GASB is theoretically an “independent” board; its current pension standards allow governments to use what some believe are optimistic discount rates and other actuarial assumptions that dramatically understate the true economic cost of these obligations. The board could fix these rules tomorrow to require more comprehensive and more transparent reporting of these earned and incurred costs.

This is not merely a technical accounting debate. It is a governance failure with real-world consequences. When pension shortfalls and other long-term liabilities are not fully reflected in the financial information used for budgeting, lawmakers make spending decisions based on incomplete information. Bond investors price risk without seeing the full picture. And taxpayers remain in the dark about the bills coming due.

Congress has both the authority and the responsibility to intervene.

In 2010, Section 978 of the Dodd-Frank Wall Street Reform and Consumer Protection Act created a stable funding stream for the GASB. Under this provision, “accounting support fees” (taxes) are collected by the Financial Industry Regulatory Authority from broker-dealers that participate in the municipal securities market. These fees are assessed based on the par value of municipal securities transactions reported to the Municipal Securities Rulemaking Board.

This structure links GASB’s funding directly to activity in the national municipal bond market. And because that market crosses state lines, it is considered interstate commerce it is under the authority of Congress. Therefore, Congress should take an active role in shaping the framework for producing and relying on municipal financial information. 

The chart below shows revenue from accounting support fees (taxes) over the years: 

Source: Financial Accounting Foundation

That market connection matters. Governments have issued pension obligation bonds or similar instruments to pump short-term cash into underfunded retirement systems. These bonds provide temporary budget relief but do nothing to close the underlying actuarial gaps. 

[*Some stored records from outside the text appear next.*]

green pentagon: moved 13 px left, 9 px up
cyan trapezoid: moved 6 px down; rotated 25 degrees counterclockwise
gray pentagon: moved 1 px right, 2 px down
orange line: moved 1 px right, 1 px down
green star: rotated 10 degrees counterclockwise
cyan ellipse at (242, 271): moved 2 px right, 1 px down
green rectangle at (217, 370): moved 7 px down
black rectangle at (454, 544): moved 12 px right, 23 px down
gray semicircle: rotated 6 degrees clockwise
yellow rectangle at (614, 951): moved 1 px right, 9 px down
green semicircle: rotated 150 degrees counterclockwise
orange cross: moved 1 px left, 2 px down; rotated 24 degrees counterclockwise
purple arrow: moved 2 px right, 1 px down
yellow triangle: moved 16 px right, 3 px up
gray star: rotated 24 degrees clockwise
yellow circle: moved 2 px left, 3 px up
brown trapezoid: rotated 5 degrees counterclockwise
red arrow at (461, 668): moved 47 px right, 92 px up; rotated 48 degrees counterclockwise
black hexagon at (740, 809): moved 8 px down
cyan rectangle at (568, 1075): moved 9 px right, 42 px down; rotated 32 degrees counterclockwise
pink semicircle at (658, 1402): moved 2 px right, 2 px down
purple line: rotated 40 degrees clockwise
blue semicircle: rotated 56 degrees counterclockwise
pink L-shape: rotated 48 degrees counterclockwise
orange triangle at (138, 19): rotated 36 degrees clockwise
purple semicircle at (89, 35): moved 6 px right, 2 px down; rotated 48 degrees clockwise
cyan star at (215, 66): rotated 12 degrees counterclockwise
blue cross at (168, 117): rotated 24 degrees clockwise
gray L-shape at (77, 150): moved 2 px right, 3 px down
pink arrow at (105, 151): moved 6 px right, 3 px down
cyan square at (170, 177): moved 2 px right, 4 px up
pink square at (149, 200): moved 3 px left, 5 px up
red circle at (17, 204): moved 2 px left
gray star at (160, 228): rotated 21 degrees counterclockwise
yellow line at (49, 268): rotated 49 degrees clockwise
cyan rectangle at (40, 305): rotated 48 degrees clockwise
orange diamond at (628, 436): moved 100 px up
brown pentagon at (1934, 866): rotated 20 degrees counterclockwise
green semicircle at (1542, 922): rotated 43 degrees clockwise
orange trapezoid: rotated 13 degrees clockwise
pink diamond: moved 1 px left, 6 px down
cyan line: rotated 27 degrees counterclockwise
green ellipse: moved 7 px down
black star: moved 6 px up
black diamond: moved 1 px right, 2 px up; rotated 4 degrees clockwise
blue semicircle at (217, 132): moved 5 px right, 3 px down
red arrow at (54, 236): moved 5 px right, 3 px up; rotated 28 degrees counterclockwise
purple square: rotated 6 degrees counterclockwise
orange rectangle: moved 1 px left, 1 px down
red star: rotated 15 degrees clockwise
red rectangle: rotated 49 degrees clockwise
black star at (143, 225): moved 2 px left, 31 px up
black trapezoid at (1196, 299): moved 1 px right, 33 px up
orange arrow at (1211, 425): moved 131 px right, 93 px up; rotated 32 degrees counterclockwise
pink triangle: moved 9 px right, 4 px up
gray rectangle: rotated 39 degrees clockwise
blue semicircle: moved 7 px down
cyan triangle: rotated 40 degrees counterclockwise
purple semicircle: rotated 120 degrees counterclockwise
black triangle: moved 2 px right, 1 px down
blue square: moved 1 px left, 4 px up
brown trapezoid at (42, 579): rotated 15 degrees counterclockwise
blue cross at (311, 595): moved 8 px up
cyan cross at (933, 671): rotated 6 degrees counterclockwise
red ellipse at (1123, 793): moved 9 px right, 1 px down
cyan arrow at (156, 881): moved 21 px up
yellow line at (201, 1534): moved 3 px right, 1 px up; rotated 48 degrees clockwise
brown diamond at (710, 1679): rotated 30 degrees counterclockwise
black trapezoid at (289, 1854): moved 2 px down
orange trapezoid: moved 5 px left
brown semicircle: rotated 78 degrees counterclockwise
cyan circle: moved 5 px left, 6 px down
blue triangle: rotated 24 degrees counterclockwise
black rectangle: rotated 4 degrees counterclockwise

Under current GASB rules, some costs incurred today are not fully reflected in the budgetary fund statements that guide day-to-day fiscal decisions, but will instead be reflected in future periods, when they must ultimately be financed by future taxpayers. This accounting makes it difficult to determine whether governments are truly balancing their budgets or deferring current costs and ultimately passing them on to future taxpayers. 

The scale of the problem is staggering. Recent analyses, including Truth in Accounting’s Financial State of the States reports, document $832 billion in unfunded pension liabilities. These shortfalls place pressure on state budgets, crowd out funding for essential services, and shift substantial costs into the future, where they will be borne by taxpayers who were not involved in making the original commitments. 

Congress should act now.

Lawmakers can and should initiate a thorough oversight review of the GASB, its standard-setting process, and its impact on the fiscal health of state and local governments. The funding mechanism Congress created in 2010 gives it leverage. The interstate nature of the municipal bond market gives it a clear constitutional basis under the Commerce Clause. The public interest in transparent and reliable government accounting provides a strong public policy imperative.

The pension crisis will not fix itself. Optimistic assumptions and opaque reporting have already delayed accountability for too long. It is time for Congress to exercise its oversight role and demand the transparent financial reporting that Americans deserve. The fiscal health of our states and cities, and the trust of the taxpayers who fund them, depend on it.